Collected data
[Start of Attachment]

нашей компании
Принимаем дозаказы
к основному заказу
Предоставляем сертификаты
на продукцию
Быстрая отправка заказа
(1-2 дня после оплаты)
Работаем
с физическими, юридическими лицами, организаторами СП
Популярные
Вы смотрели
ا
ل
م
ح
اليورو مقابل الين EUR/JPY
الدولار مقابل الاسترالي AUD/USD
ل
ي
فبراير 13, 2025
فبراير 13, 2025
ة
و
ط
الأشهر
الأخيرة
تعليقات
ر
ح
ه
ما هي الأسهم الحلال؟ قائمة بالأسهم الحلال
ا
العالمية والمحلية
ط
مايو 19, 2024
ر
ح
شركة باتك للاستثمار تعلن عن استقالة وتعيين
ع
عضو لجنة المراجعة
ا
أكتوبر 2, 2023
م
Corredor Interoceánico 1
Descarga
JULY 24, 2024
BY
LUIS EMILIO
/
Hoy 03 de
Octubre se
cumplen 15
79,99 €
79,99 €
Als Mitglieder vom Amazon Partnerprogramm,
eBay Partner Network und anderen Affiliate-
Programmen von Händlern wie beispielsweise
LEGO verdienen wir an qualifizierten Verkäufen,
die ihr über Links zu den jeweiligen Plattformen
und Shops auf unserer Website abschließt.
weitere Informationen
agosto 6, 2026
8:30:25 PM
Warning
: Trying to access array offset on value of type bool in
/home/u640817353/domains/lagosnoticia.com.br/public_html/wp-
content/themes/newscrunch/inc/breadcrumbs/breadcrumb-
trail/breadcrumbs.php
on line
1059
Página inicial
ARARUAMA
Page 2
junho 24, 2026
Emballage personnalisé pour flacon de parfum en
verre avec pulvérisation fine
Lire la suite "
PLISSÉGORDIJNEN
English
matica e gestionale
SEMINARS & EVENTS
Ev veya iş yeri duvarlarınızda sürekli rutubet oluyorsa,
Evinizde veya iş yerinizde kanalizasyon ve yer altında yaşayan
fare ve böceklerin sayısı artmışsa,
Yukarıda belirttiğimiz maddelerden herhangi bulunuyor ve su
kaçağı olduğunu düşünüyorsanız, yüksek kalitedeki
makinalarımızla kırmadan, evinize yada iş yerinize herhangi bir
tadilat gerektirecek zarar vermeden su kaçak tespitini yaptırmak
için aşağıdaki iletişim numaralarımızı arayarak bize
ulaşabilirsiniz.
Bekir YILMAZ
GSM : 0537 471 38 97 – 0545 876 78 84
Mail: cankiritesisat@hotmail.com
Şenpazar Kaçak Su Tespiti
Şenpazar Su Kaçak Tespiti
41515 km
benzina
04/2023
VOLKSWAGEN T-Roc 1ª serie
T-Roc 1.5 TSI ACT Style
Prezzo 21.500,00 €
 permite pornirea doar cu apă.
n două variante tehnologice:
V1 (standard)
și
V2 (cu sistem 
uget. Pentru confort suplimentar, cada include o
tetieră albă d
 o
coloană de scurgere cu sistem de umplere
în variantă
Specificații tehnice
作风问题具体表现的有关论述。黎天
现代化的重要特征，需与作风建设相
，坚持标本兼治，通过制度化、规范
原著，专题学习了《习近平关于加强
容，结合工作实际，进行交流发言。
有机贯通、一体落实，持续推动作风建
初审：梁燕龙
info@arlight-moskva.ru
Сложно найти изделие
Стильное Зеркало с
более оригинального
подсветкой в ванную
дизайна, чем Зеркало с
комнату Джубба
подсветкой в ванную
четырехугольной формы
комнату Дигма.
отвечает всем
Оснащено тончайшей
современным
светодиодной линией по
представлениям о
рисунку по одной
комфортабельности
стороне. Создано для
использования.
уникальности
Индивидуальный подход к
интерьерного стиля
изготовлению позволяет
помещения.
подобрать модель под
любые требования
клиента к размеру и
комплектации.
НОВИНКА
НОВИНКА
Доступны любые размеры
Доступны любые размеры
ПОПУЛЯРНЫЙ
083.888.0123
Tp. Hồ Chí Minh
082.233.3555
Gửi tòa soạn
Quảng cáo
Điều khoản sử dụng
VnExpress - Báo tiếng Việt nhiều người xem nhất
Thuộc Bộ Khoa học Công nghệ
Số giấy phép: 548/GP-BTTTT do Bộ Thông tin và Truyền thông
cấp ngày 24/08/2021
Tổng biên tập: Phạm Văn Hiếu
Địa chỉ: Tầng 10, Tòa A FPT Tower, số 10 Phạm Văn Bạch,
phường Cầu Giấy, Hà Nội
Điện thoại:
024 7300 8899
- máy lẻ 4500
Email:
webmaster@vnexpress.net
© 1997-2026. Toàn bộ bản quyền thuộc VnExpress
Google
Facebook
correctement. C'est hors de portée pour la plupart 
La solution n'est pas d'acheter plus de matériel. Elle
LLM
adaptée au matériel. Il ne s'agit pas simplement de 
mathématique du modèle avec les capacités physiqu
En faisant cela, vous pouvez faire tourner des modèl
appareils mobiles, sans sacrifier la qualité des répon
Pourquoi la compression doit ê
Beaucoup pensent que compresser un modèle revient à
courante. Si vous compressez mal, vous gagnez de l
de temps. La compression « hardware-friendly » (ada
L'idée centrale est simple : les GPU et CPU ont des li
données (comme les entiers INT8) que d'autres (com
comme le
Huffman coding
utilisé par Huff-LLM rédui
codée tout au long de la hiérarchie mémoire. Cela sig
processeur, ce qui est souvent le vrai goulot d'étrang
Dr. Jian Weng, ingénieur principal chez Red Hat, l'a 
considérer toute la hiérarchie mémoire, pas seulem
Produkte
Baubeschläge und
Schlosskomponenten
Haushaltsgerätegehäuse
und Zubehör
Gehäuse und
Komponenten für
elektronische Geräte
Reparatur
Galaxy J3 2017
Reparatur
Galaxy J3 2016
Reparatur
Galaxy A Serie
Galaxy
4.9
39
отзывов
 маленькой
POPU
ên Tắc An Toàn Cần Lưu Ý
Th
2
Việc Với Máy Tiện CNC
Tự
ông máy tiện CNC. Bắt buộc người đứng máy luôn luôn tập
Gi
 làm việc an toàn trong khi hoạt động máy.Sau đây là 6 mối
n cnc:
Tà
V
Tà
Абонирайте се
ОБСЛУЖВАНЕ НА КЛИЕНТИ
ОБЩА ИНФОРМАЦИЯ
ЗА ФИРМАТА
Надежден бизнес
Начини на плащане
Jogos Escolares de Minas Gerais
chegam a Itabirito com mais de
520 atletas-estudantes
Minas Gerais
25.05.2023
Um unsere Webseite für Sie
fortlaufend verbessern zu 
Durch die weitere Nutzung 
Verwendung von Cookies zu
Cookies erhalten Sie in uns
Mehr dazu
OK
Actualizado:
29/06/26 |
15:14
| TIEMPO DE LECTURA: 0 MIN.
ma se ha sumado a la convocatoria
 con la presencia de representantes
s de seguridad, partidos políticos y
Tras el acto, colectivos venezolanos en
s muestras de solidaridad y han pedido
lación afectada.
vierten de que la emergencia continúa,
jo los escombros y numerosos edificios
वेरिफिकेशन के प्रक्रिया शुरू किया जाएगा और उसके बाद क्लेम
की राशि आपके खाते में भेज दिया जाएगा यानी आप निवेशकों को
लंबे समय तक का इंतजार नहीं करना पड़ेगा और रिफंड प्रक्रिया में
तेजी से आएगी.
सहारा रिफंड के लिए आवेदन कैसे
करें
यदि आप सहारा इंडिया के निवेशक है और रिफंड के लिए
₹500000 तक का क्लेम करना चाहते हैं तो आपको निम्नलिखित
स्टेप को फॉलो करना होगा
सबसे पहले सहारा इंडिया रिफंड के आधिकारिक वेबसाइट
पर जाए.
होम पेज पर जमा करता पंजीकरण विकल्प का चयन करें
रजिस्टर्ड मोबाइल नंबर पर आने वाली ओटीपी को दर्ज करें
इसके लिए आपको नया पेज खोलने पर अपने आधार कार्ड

[End of Attachment]

YOUR GOAL
From the line that holds "LECTURA: 0 MIN." to the last line of the records above, print each line exactly. Add nothing else.

SOLUTION FOR THIS TASK
| TIEMPO DE LECTURA: 0 MIN.
ma se ha sumado a la convocatoria
 con la presencia de representantes
s de seguridad, partidos políticos y
Tras el acto, colectivos venezolanos en
s muestras de solidaridad y han pedido
lación afectada.
vierten de que la emergencia continúa,
jo los escombros y numerosos edificios
वेरिफिकेशन के प्रक्रिया शुरू किया जाएगा और उसके बाद क्लेम
की राशि आपके खाते में भेज दिया जाएगा यानी आप निवेशकों को
लंबे समय तक का इंतजार नहीं करना पड़ेगा और रिफंड प्रक्रिया में
तेजी से आएगी.
सहारा रिफंड के लिए आवेदन कैसे
करें
यदि आप सहारा इंडिया के निवेशक है और रिफंड के लिए
₹500000 तक का क्लेम करना चाहते हैं तो आपको निम्नलिखित
स्टेप को फॉलो करना होगा
सबसे पहले सहारा इंडिया रिफंड के आधिकारिक वेबसाइट
पर जाए.
होम पेज पर जमा करता पंजीकरण विकल्प का चयन करें
रजिस्टर्ड मोबाइल नंबर पर आने वाली ओटीपी को दर्ज करें
इसके लिए आपको नया पेज खोलने पर अपने आधार कार्ड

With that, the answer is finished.